Just fancy what a tutor might say to him on such an occasion. Consider the two dinners and decide for yourself which gave you most pleasure, which seemed the merriest, at which did you eat and drink most heartily, which was the least tedious and required least change of courses? Yet note the difference—this black bread you so enjoy is made from the peasant's own harvest; his wine is dark in colour and of a common kind, but wholesome and refreshing; it was made in his own vineyard; the cloth is made of his own hemp, spun and woven in the winter by his wife and daughters and the maid; no hands but theirs have touched the food. His world is bounded by the nearest mill and the next market. How far did you enjoy all that the produce of distant lands and the service of many people had prepared for you at the other dinner? If you did not get a better meal, what good did this wealth do you? how much of it was made for you? Had you been the master of the house, the tutor might say, it would have been of still less use to you; for the anxiety of displaying your enjoyment before the eyes of others would have robbed you of it; the pains would be yours, the pleasure theirs.
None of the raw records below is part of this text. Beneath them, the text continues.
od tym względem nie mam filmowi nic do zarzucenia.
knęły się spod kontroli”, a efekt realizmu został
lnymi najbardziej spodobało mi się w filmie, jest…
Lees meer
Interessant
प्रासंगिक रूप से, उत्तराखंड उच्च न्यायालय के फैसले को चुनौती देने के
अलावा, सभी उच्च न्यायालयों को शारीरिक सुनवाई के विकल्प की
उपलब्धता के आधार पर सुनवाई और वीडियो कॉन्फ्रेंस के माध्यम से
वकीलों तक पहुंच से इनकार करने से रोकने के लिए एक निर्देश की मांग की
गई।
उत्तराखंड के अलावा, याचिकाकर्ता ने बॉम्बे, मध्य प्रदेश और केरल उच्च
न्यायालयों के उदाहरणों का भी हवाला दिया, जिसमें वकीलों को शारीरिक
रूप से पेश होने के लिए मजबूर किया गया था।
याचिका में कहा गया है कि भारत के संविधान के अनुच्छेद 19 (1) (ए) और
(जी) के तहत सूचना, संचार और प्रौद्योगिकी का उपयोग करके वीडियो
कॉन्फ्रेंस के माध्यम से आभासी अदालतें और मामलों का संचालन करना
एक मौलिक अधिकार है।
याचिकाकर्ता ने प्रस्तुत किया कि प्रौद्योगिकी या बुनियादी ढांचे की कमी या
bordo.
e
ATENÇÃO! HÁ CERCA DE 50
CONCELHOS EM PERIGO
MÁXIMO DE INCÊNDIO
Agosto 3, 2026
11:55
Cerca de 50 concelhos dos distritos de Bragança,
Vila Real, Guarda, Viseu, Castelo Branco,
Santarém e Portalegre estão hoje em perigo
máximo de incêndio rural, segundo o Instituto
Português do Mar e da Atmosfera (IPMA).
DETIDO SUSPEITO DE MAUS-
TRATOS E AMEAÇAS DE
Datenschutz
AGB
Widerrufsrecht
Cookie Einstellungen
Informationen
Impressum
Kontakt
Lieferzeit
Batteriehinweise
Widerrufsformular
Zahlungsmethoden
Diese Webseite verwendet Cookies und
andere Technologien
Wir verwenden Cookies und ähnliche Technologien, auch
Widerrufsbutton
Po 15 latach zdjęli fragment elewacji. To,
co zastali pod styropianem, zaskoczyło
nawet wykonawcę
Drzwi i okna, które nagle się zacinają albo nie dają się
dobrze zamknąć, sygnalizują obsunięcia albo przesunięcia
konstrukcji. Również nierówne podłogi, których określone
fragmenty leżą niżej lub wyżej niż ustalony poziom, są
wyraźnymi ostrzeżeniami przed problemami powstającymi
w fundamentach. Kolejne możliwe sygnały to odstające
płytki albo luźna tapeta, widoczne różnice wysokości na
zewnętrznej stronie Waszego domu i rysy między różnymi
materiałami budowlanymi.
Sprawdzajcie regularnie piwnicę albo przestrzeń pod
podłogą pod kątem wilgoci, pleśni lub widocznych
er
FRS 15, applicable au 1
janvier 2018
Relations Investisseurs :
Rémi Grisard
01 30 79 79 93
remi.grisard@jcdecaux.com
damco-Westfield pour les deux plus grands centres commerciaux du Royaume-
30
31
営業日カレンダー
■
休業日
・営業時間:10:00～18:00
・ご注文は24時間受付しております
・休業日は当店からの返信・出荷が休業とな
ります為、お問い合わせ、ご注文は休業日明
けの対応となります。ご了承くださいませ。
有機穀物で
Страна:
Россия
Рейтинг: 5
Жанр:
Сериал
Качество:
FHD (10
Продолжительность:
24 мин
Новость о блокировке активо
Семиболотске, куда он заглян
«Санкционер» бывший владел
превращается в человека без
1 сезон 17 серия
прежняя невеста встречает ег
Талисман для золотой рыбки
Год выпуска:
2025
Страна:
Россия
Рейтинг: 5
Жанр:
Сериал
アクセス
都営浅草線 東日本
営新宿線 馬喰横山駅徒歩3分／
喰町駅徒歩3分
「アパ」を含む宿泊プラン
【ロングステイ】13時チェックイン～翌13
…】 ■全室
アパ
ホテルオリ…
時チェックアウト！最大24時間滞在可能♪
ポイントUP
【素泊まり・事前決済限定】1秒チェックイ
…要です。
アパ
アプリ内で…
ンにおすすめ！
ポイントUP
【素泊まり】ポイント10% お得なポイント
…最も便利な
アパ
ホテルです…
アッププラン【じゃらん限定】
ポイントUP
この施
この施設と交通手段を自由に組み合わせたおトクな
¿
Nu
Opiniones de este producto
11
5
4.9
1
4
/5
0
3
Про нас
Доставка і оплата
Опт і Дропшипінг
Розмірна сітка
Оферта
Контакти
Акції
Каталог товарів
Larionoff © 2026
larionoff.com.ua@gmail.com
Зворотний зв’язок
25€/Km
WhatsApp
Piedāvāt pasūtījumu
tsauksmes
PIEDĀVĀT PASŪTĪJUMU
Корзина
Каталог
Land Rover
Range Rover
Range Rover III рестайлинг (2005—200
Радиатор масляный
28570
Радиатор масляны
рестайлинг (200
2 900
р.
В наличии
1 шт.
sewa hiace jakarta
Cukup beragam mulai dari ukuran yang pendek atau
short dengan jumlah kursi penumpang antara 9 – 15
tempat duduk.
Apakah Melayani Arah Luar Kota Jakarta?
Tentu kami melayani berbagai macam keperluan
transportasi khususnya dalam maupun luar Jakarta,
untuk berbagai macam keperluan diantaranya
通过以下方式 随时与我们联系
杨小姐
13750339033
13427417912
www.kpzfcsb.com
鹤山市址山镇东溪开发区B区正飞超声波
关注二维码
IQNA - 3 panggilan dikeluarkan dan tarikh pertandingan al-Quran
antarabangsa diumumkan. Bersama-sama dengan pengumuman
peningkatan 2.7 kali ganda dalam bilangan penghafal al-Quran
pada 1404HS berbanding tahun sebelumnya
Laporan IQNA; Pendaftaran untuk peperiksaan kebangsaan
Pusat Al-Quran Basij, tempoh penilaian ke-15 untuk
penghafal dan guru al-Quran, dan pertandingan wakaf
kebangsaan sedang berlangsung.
This may be a very fine speech, but it would be thrown away upon Emile, as he cannot understand it, and he does not accept second-hand opinions. Speak more simply to him. After these two experiences, say to him some day, "Where shall we have our dinner to-day? Where that mountain of silver covered three quarters of the table and those beds of artificial flowers on looking glass were served with the dessert, where those smart ladies treated you as a toy and pretended you said what you did not mean; or in that village two leagues away, with those good people who were so pleased to see us and gave us such delicious cream?" Emile will not hesitate; he is not vain and he is no chatterbox; he cannot endure constraint, and he does not care for fine dishes; but he is always ready for a run in the country and is very fond of good fruit and vegetables, sweet cream and kindly people. [Footnote: This taste, which I assume my pupil to have acquired, is a natural result of his education. Moreover, he has nothing foppish or affected about him, so that the ladies take little notice of him and he is less petted than other children; therefore he does not care for them, and is less spoilt by their company; he is not yet of an age to feel its charm. I have taken care not to teach him to kiss their hands, to pay them compliments, or even to be more polite to them than to men. It is my constant rule to ask nothing from him but what he can understand, and there is no good reason why a child should treat one sex differently from the other.] On our way, the thought will occur to him, "All those people who laboured to prepare that grand feast were either wasting their time or they have no idea how to enjoy themselves."

My example may be right for one child and wrong for the rest. If you enter into their way of looking at things you will know how to vary your instances as required; the choice depends on the study of the individual temperament, and this study in turn depends on the opportunities which occur to show this temperament. You will not suppose that, in the three or four years at our disposal, even the most gifted child can get an idea of all the arts and sciences, sufficient to enable him to study them for himself when he is older; but by bringing before him what he needs to know, we enable him to develop his own tastes, his own talents, to take the first step towards the object which appeals to his individuality and to show us the road we must open up to aid the work of nature.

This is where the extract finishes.